• Data to examine
• • • • •
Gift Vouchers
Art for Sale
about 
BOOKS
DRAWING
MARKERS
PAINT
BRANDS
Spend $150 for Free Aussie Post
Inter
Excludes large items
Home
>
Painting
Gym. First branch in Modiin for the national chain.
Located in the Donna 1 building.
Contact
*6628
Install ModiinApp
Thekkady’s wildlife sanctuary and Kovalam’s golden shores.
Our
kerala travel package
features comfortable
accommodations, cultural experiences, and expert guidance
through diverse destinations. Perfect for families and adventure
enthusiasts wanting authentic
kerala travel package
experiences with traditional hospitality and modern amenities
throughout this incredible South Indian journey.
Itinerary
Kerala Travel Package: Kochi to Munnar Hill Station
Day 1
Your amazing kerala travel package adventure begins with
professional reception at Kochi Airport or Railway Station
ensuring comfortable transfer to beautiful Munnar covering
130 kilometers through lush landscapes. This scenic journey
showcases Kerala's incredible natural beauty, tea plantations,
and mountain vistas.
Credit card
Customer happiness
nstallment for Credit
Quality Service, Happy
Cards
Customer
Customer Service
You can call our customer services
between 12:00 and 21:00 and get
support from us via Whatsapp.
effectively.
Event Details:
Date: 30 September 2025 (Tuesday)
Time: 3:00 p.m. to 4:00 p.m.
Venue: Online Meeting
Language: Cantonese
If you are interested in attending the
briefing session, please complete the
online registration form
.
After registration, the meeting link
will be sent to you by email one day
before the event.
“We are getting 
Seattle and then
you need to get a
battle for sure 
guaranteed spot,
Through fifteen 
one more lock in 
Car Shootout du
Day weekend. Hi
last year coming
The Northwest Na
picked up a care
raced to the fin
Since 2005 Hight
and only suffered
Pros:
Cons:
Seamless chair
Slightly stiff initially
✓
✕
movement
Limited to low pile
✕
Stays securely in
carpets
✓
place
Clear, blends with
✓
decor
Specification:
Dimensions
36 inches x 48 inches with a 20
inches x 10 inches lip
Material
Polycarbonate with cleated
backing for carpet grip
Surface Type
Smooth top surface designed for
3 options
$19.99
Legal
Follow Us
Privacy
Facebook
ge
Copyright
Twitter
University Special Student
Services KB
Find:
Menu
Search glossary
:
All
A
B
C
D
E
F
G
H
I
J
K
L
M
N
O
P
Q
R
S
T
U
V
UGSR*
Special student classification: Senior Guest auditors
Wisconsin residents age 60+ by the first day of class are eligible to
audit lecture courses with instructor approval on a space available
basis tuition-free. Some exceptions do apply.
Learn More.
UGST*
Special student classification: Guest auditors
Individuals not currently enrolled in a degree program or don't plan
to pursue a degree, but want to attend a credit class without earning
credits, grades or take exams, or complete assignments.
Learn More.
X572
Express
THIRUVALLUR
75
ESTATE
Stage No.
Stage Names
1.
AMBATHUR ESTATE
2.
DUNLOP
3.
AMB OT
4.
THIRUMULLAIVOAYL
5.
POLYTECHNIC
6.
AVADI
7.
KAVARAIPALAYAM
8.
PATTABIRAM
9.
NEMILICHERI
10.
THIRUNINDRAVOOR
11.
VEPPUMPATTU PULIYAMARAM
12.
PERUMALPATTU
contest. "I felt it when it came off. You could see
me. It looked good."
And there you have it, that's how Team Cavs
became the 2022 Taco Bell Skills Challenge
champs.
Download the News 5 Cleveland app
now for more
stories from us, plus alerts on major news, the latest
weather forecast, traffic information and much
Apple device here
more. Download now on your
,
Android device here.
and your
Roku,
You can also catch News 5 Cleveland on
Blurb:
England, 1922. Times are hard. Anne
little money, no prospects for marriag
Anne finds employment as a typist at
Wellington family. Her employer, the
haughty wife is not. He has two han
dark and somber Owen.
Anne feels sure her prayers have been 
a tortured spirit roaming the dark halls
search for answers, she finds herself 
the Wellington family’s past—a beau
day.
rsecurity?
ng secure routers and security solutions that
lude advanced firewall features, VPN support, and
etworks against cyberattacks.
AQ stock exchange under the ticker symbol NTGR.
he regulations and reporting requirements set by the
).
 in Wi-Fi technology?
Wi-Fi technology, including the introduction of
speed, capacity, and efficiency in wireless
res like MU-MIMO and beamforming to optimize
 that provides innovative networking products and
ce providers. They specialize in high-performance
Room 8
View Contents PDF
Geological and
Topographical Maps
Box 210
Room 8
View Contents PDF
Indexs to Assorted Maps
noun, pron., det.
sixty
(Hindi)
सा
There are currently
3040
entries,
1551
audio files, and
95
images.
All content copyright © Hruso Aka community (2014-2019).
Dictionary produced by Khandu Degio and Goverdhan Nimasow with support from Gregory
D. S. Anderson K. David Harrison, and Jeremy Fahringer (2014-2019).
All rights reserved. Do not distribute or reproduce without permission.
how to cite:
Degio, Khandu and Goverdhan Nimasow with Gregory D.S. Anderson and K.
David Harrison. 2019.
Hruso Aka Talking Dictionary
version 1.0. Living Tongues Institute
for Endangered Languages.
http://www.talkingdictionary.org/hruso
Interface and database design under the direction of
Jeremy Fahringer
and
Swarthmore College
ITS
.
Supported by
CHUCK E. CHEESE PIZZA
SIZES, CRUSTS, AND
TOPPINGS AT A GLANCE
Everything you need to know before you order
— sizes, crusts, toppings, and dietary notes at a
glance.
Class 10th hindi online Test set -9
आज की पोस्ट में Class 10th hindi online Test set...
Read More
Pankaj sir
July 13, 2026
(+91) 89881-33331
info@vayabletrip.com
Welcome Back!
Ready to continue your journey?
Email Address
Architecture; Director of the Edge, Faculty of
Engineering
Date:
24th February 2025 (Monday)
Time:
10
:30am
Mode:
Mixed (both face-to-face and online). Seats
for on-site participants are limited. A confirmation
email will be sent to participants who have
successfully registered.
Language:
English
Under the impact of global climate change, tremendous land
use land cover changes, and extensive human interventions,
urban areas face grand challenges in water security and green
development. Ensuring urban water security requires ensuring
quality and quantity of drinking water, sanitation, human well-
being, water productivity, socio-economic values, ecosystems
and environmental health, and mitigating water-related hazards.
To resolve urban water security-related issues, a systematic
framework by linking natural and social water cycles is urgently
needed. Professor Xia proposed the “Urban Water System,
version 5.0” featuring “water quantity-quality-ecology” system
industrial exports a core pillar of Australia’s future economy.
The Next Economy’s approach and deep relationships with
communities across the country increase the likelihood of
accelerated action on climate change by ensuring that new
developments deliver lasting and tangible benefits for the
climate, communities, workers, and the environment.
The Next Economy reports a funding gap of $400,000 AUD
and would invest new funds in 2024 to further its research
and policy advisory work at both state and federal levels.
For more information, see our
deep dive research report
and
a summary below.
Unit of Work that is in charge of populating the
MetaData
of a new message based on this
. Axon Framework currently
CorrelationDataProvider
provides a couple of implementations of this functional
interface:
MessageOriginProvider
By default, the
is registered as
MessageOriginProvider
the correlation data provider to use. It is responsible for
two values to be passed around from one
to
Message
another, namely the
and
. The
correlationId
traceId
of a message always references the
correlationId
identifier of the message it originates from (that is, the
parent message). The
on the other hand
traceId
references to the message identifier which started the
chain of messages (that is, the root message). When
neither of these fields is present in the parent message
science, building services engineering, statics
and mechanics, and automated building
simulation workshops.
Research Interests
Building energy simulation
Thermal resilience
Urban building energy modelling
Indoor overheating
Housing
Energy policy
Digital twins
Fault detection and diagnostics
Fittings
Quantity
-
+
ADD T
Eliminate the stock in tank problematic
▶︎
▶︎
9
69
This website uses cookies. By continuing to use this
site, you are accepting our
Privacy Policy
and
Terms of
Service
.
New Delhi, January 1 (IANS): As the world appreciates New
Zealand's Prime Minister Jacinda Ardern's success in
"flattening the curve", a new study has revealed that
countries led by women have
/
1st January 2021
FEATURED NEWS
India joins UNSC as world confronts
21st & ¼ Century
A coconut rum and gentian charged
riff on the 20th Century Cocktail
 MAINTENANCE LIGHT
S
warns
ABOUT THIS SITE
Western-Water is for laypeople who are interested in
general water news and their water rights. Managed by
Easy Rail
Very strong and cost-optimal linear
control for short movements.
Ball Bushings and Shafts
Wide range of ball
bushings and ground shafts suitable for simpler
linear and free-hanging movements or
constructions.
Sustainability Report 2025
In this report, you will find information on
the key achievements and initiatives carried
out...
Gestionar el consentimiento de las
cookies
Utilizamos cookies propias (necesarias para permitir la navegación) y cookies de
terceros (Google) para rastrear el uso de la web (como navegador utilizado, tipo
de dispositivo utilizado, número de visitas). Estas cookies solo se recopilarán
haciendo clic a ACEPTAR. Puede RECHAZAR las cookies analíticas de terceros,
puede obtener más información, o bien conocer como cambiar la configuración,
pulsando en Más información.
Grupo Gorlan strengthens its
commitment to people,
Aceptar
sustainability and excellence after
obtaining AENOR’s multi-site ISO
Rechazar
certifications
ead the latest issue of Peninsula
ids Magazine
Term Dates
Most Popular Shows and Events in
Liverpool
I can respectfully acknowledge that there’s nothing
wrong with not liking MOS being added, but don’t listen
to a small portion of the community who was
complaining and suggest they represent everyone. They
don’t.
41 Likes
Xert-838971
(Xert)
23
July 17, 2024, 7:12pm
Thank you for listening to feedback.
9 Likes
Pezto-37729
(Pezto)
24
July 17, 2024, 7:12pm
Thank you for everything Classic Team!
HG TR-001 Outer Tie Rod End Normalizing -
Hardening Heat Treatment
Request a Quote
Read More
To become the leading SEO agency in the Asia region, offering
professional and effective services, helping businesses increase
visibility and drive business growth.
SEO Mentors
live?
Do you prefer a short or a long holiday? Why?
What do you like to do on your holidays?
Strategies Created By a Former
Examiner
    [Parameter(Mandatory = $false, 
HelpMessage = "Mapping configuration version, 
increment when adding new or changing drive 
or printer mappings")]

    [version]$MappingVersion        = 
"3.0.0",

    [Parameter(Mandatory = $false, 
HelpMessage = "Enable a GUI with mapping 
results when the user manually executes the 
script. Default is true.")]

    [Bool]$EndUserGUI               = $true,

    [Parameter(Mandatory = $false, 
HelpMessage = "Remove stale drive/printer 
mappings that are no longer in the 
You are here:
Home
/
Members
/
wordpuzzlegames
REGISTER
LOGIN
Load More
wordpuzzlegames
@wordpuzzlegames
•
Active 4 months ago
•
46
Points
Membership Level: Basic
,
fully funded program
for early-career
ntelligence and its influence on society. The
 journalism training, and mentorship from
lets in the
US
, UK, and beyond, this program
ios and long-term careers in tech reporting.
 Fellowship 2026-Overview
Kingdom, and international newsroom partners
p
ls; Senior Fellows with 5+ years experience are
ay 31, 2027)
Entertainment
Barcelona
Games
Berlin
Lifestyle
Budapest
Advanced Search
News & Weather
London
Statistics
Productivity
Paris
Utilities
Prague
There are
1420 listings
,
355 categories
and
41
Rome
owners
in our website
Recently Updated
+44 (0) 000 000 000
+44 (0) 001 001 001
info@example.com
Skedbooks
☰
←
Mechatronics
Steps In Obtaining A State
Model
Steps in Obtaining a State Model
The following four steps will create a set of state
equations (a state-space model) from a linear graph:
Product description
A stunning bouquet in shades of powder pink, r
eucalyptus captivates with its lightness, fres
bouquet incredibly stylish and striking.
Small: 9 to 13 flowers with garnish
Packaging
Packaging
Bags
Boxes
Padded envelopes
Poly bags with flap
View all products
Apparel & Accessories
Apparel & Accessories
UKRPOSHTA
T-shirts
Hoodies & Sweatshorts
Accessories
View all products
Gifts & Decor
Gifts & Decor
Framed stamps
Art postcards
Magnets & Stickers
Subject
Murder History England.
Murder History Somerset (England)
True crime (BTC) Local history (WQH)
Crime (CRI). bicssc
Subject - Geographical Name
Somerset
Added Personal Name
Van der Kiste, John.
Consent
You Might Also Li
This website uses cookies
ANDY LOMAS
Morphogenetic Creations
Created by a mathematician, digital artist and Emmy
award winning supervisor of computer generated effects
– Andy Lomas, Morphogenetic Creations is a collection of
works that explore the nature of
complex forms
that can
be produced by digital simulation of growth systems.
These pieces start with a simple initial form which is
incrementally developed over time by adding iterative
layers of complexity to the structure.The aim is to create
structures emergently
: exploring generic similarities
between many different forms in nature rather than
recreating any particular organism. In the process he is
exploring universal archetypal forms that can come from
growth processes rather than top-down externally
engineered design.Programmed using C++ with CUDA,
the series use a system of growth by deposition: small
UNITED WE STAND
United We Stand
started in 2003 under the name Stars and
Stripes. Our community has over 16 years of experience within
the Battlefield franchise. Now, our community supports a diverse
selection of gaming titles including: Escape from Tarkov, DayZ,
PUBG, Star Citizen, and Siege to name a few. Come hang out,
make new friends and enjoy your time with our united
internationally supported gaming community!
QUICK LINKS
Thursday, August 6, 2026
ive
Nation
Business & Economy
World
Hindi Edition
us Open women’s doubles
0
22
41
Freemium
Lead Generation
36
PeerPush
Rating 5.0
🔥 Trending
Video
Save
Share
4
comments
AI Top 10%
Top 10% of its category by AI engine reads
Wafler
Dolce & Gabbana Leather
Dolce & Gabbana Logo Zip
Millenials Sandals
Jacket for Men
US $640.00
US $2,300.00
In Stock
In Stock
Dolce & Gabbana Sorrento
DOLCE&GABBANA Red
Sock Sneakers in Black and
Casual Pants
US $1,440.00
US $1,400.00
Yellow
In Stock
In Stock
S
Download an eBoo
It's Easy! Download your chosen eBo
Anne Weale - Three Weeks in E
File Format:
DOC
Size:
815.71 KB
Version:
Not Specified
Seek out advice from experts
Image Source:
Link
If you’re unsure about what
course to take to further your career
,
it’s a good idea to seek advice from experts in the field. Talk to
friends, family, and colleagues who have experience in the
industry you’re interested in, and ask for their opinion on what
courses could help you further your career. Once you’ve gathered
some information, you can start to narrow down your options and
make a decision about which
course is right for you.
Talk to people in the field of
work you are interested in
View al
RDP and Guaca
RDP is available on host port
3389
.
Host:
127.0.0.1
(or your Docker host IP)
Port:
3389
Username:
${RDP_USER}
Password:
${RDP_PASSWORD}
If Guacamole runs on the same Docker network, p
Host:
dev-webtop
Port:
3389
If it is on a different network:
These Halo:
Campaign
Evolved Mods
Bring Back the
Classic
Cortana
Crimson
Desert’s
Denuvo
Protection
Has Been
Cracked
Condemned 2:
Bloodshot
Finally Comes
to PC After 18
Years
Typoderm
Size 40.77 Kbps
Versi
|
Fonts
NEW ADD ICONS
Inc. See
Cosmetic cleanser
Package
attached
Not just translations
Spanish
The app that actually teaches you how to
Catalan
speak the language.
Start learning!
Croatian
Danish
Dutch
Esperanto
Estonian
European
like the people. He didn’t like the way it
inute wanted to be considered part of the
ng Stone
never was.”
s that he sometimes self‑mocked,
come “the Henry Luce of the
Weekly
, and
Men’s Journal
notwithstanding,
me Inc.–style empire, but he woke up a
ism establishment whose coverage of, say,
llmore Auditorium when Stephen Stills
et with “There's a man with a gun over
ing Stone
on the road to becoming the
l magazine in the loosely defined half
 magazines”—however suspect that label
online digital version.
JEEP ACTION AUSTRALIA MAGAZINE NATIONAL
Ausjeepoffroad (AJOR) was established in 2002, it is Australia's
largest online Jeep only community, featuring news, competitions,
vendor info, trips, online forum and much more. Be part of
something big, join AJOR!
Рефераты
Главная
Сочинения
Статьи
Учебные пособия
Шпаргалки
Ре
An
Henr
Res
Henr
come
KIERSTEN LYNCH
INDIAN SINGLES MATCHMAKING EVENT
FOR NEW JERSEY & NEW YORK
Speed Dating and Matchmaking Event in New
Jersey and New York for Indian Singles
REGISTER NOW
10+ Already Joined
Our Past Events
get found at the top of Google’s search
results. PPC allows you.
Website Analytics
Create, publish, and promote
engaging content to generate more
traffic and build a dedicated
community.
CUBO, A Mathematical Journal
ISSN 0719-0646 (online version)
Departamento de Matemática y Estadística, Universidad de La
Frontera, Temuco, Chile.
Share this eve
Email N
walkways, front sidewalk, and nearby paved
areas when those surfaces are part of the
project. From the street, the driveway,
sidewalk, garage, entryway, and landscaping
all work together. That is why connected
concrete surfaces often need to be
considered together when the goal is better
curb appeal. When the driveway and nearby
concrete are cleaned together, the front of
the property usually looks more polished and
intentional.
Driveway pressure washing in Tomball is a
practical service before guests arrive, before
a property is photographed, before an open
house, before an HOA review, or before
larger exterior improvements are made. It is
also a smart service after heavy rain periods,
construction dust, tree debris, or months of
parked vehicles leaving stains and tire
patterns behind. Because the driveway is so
• • • • •
• Brief
Using the material above, quote the first line and each line after it, stopping at and including the line that holds "ensuring comfortable transfer".

• Response to this exercise
Gift Vouchers
Art for Sale
about 
BOOKS
DRAWING
MARKERS
PAINT
BRANDS
Spend $150 for Free Aussie Post
Inter
Excludes large items
Home
>
Painting
Gym. First branch in Modiin for the national chain.
Located in the Donna 1 building.
Contact
*6628
Install ModiinApp
Thekkady’s wildlife sanctuary and Kovalam’s golden shores.
Our
kerala travel package
features comfortable
accommodations, cultural experiences, and expert guidance
through diverse destinations. Perfect for families and adventure
enthusiasts wanting authentic
kerala travel package
experiences with traditional hospitality and modern amenities
throughout this incredible South Indian journey.
Itinerary
Kerala Travel Package: Kochi to Munnar Hill Station
Day 1
Your amazing kerala travel package adventure begins with
professional reception at Kochi Airport or Railway Station
ensuring comfortable transfer to beautiful Munnar covering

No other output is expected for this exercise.